Background — Risk indexes for operative mortality after cardiac surgery are used for comparative profiling of surgeons or centers. We examined whether clinicians and managers should use an existing index without modification, recalibrate it for their populations, or derive a new model altogether.
Methods and Results — Drawing on 7491 consecutive patients who underwent isolated CABG at 2 Toronto teaching hospitals between 1993 and 1996, we compared 3 strategies: (1) using a ready-made model originally derived and validated in our jurisdiction; (2) recalibrating the ready-made model to better fit the population; and (3) deriving a new model with additional risk factors.
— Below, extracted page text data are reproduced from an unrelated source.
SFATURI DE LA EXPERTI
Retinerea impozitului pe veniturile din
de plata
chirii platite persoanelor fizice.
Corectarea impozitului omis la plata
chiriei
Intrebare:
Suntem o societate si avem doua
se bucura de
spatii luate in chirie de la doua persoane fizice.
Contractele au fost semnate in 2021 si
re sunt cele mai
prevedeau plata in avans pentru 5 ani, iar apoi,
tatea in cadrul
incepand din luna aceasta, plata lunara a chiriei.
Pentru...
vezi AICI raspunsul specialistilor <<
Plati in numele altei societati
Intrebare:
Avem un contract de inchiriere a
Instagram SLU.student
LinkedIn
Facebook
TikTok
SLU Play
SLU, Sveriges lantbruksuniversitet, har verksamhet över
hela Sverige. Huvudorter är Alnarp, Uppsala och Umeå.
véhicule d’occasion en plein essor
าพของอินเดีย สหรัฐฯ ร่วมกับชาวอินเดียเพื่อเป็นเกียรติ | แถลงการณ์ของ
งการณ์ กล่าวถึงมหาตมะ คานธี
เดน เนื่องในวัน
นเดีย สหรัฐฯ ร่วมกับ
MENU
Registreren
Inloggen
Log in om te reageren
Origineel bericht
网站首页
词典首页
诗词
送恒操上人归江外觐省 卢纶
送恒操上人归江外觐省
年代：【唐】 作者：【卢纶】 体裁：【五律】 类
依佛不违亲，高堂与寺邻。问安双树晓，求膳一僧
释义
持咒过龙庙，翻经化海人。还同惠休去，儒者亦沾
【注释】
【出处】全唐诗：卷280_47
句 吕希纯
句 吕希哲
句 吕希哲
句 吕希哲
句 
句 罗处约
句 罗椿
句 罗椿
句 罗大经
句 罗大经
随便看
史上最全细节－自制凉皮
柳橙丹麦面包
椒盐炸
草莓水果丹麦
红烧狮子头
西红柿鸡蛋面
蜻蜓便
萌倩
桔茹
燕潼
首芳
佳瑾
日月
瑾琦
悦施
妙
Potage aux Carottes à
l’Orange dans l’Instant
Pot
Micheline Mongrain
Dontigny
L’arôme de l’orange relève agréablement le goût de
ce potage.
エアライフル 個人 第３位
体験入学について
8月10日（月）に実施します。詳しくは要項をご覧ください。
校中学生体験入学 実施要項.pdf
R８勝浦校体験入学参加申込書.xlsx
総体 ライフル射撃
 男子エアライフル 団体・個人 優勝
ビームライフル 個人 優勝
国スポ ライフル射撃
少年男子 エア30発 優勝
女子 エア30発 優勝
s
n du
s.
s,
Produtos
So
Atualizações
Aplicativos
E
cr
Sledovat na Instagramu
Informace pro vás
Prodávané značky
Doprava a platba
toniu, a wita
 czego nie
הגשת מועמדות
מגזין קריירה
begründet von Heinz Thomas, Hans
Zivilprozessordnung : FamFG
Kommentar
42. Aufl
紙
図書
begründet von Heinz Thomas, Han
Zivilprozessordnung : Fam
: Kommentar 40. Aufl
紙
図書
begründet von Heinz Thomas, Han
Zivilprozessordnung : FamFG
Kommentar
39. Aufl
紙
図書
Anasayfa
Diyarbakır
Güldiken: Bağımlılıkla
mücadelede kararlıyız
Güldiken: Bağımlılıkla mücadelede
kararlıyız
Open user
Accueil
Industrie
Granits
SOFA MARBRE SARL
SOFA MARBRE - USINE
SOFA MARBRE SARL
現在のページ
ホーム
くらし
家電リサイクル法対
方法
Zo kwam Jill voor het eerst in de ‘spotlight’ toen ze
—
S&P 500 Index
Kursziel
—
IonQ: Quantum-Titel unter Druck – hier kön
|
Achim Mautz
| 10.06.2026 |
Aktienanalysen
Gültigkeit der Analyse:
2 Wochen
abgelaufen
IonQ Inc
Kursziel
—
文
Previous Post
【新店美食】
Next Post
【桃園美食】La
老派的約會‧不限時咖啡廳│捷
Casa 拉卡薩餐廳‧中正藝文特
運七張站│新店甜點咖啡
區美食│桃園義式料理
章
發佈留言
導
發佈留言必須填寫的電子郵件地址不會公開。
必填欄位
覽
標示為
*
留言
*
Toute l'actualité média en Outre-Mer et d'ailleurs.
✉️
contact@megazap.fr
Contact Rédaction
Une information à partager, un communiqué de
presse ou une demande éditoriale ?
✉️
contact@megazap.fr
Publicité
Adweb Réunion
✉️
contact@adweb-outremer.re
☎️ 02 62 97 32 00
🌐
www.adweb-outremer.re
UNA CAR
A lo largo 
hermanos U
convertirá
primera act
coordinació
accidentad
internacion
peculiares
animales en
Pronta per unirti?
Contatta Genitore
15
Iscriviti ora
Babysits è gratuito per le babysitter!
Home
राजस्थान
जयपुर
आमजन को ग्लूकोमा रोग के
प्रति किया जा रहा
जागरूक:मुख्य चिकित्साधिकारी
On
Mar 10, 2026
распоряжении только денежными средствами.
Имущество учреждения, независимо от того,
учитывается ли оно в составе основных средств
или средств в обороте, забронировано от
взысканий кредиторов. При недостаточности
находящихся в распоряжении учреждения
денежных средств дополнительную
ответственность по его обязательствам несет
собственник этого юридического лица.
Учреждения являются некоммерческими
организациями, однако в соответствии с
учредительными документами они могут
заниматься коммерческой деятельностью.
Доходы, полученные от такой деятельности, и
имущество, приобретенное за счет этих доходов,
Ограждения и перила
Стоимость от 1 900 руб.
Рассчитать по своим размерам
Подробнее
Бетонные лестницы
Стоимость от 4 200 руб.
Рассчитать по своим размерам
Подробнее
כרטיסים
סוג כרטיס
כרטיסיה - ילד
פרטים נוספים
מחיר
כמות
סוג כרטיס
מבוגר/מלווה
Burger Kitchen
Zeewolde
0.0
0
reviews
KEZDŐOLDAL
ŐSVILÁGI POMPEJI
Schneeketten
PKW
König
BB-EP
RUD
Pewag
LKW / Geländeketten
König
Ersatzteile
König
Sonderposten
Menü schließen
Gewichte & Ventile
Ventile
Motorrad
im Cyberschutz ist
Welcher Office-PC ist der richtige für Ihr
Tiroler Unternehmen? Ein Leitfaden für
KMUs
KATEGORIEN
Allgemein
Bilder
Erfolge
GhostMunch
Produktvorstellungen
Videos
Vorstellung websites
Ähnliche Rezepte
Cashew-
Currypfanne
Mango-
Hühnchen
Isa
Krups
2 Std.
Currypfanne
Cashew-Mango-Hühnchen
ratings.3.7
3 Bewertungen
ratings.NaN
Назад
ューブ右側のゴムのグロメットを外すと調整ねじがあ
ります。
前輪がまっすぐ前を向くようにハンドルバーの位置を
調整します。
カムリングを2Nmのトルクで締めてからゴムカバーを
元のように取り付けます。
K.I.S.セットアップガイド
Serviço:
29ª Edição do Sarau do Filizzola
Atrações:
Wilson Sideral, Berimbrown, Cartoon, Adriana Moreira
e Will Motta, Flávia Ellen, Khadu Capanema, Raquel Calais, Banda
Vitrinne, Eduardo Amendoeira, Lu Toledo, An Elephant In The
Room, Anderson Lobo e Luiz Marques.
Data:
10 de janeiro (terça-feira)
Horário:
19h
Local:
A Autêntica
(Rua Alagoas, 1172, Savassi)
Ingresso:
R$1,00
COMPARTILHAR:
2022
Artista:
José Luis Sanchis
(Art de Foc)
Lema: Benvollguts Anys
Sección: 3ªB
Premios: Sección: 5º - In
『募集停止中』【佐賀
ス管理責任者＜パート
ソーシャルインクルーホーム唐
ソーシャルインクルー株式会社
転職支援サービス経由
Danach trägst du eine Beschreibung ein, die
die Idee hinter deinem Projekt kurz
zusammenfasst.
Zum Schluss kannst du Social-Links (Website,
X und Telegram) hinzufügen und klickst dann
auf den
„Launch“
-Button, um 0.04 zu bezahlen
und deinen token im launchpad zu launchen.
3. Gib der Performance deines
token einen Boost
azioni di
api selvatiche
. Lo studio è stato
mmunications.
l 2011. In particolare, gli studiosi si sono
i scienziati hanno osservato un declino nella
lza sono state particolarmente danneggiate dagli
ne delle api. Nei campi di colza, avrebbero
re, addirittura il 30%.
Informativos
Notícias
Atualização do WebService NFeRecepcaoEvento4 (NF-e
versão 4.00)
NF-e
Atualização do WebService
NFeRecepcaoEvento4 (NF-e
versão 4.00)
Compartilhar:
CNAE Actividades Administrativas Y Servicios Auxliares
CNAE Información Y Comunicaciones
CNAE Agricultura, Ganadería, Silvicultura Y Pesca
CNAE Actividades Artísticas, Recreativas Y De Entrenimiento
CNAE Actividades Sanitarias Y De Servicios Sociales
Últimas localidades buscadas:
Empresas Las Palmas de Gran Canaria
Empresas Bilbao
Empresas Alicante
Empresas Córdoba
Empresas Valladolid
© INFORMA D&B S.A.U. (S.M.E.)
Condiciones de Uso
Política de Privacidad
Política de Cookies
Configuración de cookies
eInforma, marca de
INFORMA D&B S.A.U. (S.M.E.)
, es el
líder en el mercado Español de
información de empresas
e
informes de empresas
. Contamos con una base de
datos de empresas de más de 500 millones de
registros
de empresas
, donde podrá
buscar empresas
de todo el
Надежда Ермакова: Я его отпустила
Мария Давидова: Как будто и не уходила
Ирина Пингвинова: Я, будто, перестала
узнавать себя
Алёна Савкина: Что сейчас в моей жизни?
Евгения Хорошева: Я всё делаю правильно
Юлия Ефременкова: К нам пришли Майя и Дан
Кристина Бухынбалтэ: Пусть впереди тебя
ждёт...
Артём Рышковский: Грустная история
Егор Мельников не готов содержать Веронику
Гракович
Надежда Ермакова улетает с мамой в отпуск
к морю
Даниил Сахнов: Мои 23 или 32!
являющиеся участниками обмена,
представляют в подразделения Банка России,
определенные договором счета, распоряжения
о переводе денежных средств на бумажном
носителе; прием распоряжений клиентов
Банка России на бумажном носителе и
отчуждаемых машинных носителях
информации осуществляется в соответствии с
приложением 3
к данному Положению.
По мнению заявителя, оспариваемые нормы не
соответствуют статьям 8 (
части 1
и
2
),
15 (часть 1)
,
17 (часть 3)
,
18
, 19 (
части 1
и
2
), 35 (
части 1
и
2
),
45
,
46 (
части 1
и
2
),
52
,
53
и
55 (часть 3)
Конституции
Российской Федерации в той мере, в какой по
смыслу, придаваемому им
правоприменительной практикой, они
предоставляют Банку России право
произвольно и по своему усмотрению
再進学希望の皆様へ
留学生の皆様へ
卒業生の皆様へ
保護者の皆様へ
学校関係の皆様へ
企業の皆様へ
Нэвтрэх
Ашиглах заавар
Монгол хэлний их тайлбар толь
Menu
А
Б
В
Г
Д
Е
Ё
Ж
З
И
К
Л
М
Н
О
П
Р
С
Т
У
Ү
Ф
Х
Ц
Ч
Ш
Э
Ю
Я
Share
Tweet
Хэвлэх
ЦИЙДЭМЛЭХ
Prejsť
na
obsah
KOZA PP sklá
We assessed statistical accuracy, ie, area under a receiver-operator characteristic curve (ROC); precision, ie, statistical goodness-of-fit; and actual impact on both risk-adjusted operative mortalities (RAOM) and performance rankings for 14 surgeons. The new model was slightly more accurate than the ready-made model (ROC, 0.78 versus 0.76; P<0.05), albeit not different from the recalibrated model (ROC, 0.77). The ready-made model showed poor fit between the predicted and observed results (P<0.001), leading to significant underestimation of RAOM (1.6+/-0. 2%) compared with the other strategies (2.5+/-0.2%; P=0.048). Remodeling also changed the performance rankings among half the surgeons with higher RAOM.
Conclusions — Poorly calibrated risk algorithms can bias the calculation of RAOM and alter the results of surgeon-specific profiles. Any existing index used for risk assessment in cardiac surgery should be episodically recalibrated or compared with new models derived from local subjects to ensure that its performance remains optimal.